══ Data to process
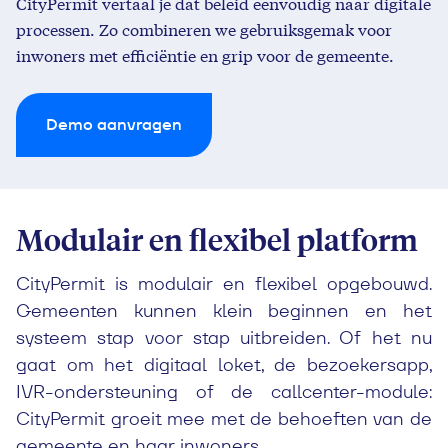
CityPermit vertaal je dat beleid eenvoudig naar digitale
processen. Zo combineren we gebruiksgemak voor
inwoners met efficiëntie en grip voor de gemeente.
Demo aanvragen
Modulair en flexibel platform
CityPermit is modulair en flexibel opgebouwd.
Gemeenten kunnen klein beginnen en het
systeem stap voor stap uitbreiden. Of het nu
gaat om het digitaal loket, de bezoekersapp,
IVR-ondersteuning of de callcenter-module:
CityPermit groeit mee met de behoeften van de
gemeente en haar inwoners.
════
[Work request] Would you give again, word for word, every line from the one with "CityPermit is modulair en flexibel opgebouwd." through the final line of the listing above?

[Solution]
CityPermit is modulair en flexibel opgebouwd.
Gemeenten kunnen klein beginnen en het
systeem stap voor stap uitbreiden. Of het nu
gaat om het digitaal loket, de bezoekersapp,
IVR-ondersteuning of de callcenter-module:
CityPermit groeit mee met de behoeften van de
gemeente en haar inwoners.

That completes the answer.